How The Night House Helped Prepare David Bruckner For Hulu's Hellraiser

Director David Bruckner's "The Night House" wasn't buried at the box office so much as it had the misfortune of arriving at a point in 2021 when theaters were struggling to continue their recovery from their pandemic-era lows one year prior. However, it's a horror film that very much merits your attention, all the more so if you're curious about what to expect from Bruckner's incoming "Hellraiser" movie.

Rebecca Hall, who's exceptional as ever here, stars in "The Night House" as Beth, a high school teacher who's reeling in the wake of her husband Owen's (Evan Jonigkeit) death by suicide. The movie begins as a tale of existential despair as Beth grieves the loss of Owen and is left to wonder if the life she thought they had was just one big lie. But as eerie stuff starts to happen around her house and she discovers her husband may have been hiding some dark, disturbing secrets from her, Beth gradually comes to suspect it's not just the idea of "Nothing" that's haunting her.

If you're seeing some parallels between the mood of Clive Barker's 1987 "Hellraiser" movie and the pervasive sense of dread and despair in "The Night House," you're not alone. Bruckner touched on this in an interview with The Playlist, noting there are "certain similarities" between the two:

"You know, Ben Collins and Luke Piotrowski, who wrote 'The Night House,' took inspiration [from 'Hellraiser'] for the draft. In some ways, they called 'The Night House' the 'Hellraiser' movie they would never get to make, in that it had certain parallels – tonal if nothing else. There's a certain synergy between all these ideas, and there's a mind-bending quality to 'The Night House' that translates well to 'Hellraiser.' In some ways, it's treading familiar terrain, but it's also completely new."

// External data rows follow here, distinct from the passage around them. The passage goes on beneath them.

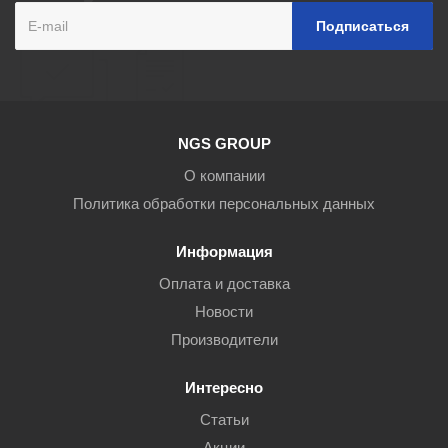
NGS GROUP
О компании
Политика обработки персональных данных
Информация
Оплата и доставка
Новости
Производители
Интересно
Статьи
Акции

A genuinely frightening script

Besides a rich sense of atmosphere, "The Night House" benefits from Bruckner's eye for memorable, unnerving visuals. Some of its scariest imagery uses the interior architecture of Beth's home to powerful, inventive effect, and one can even spot a little of Pinhead's influence in an almost sadomasochistic statue that ends up being a key plot point. However, much like Barker's "Hellraiser" film, "The Night House" is just as creepy in its concepts as it is for what you see on-screen.

Bruckner, it seems, would agree with that sentiment, stating he found the movie's script "genuinely terrifying" the first time he read it. He noted this is pretty rare for him, too, as he's come to see through "the artifice of [horror] films" more and more as he's gotten older and started making his own horror projects (including his well-received 2017 occult horror movie "The Ritual" and the "Amateur Night" segment of the first "V/H/S" anthology film). He explained:

"['The Night House'] script really tapped into something that was unresolved in myself and just genuinely scared me. This character is reckoning with meaninglessness in a way that is real, and spoken about in the film with such stark frankness by Beth. I was troubled by the script after reading it. And over time, I realized that really had to be a reason to make it."

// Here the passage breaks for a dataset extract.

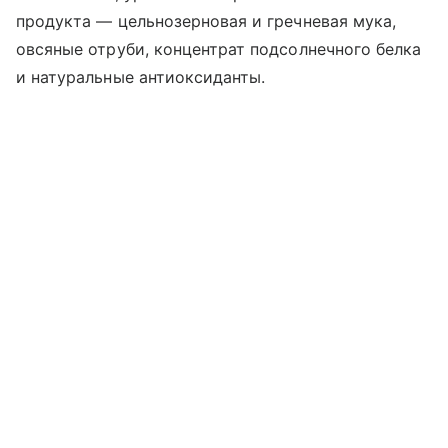
продукта — цельнозерновая и гречневая мука,
овсяные отруби, концентрат подсолнечного белка
и натуральные антиоксиданты.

Bruckner added this led to "lots of philosophical conversations about confronting nothing, confronting the essence of meaning, and asking tough questions about life, death, and the afterlife" on the film's set during production. Those discussions would not only go on to feed into the actual movie, but are probably about as useful prep for tackling the "Hellraiser" property as one could ask for.

"Hellraiser" begins streaming on October 7, 2022, on Hulu.